PFLICHTSTOFF. Für Spang ist klar: «Das darf kein Tabuthema mehr sein. Die ­Betriebe müssen ihre Pflicht ernst nehmen und Lehr­linge vor sexueller Belästigung schützen. Es braucht ­Reglemente, ­Massnahmen und Anlaufstellen für die Jugendlichen.»


www.belaestigung-in-der-lehre.ch Neue Online-Plattform hilft

Zwei Online-Plattformen ­bieten schnellen Rat bei ­sexueller Belästigung am Arbeitsplatz.

Sexistische Sprüche, abwertende Bemerkungen und sogar sexuelle Gewalt gehören für Stiftinnen und Stifte in der Schweiz oft zum Alltag. Die Unia-Jugend geht jetzt dagegen vor: Mit der Plattform www.belaestigung-in-der-lehre.ch fordert sie Betriebe, Berufsschulen und Berufsbildungsämter dazu auf, endlich Massnahmen zu ergreifen, um betroffene Jugendliche zu schützen. Vielerorts ist nämlich noch nicht einmal angekommen, dass über sexuelle Belästigung gesprochen werden muss. Was gegen sexuelle Belästigung zu tun ist und wo sie sich als Betroffene melden können: das lernen die Jugendlichen nicht. (work berichtete: rebrand.ly/betatscht-und-bloed-angemacht).

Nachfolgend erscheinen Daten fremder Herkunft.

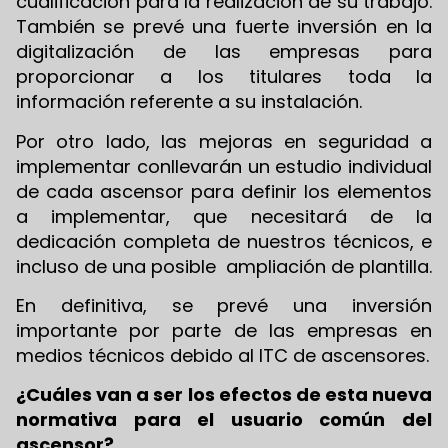
cualificación para la realización de su trabajo.
También se prevé una fuerte inversión en la
digitalización de las empresas para
proporcionar a los titulares toda la
información referente a su instalación.
Por otro lado, las mejoras en seguridad a
implementar conllevarán un estudio individual
de cada ascensor para definir los elementos
a implementar, que necesitará de la
dedicación completa de nuestros técnicos, e
incluso de una posible ampliación de plantilla.
En definitiva, se prevé una inversión
importante por parte de las empresas en
medios técnicos debido al ITC de ascensores.
¿Cuáles van a ser los efectos de esta nueva
normativa para el usuario común del
ascensor?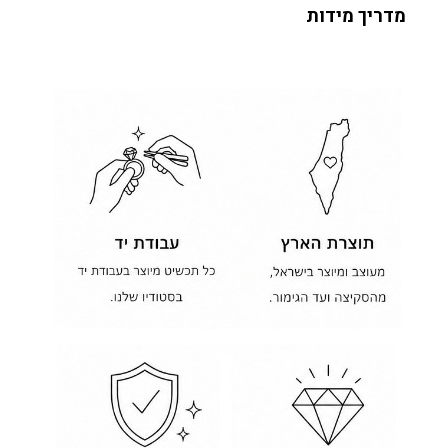
מדריך מידות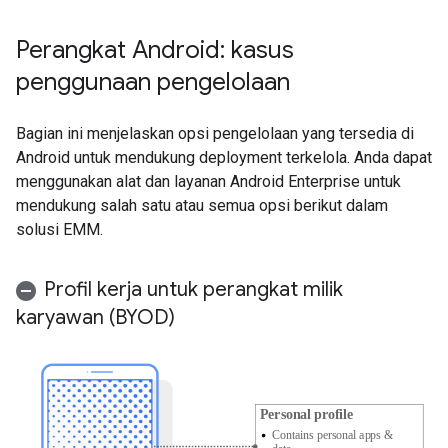
Perangkat Android: kasus
penggunaan pengelolaan
Bagian ini menjelaskan opsi pengelolaan yang tersedia di
Android untuk mendukung deployment terkelola. Anda dapat
menggunakan alat dan layanan Android Enterprise untuk
mendukung salah satu atau semua opsi berikut dalam
solusi EMM.
Profil kerja untuk perangkat milik
karyawan (BYOD)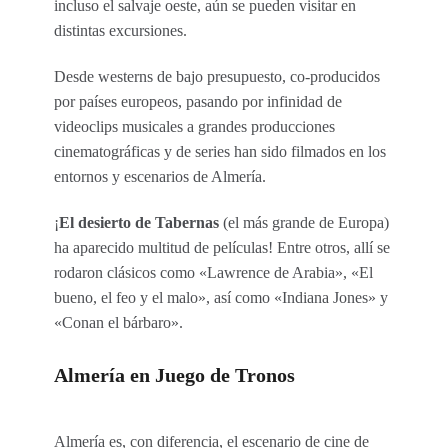
incluso el salvaje oeste, aún se pueden visitar en
distintas excursiones.
Desde westerns de bajo presupuesto, co-producidos
por países europeos, pasando por infinidad de
videoclips musicales a grandes producciones
cinematográficas y de series han sido filmados en los
entornos y escenarios de Almería.
¡
El desierto de Tabernas
(el más grande de Europa)
ha aparecido multitud de películas! Entre otros, allí se
rodaron clásicos como «Lawrence de Arabia», «El
bueno, el feo y el malo», así como «Indiana Jones» y
«Conan el bárbaro».
Almería en Juego de Tronos
Almería es, con diferencia, el escenario de cine de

Die Unia-Jugend verlangt deshalb mehr Prävention, die Einführung von verbindlichen Reglementen und griffige Kontrollen.

Unia-Jugend verlangt mehr Prävention.

ANGST NEHMEN. Auch für die Betroffenen selbst gibt es online Hilfe: 2017 hat die Unia zusammen mit der Stadtzürcher Fachstelle für Gleichstellung und weiteren Organisationen die Plattform belaestigt.ch ins Leben gerufen. Ein niederschwelliges Online-Angebot, damit sich Betroffene angstfrei melden können: Einfach per Mail. Anonym, unkompliziert und in neun Sprachen. Auch Unternehmen finden hier Tipps, was im Falle von sexueller Belästigung im Betrieb zu tun ist.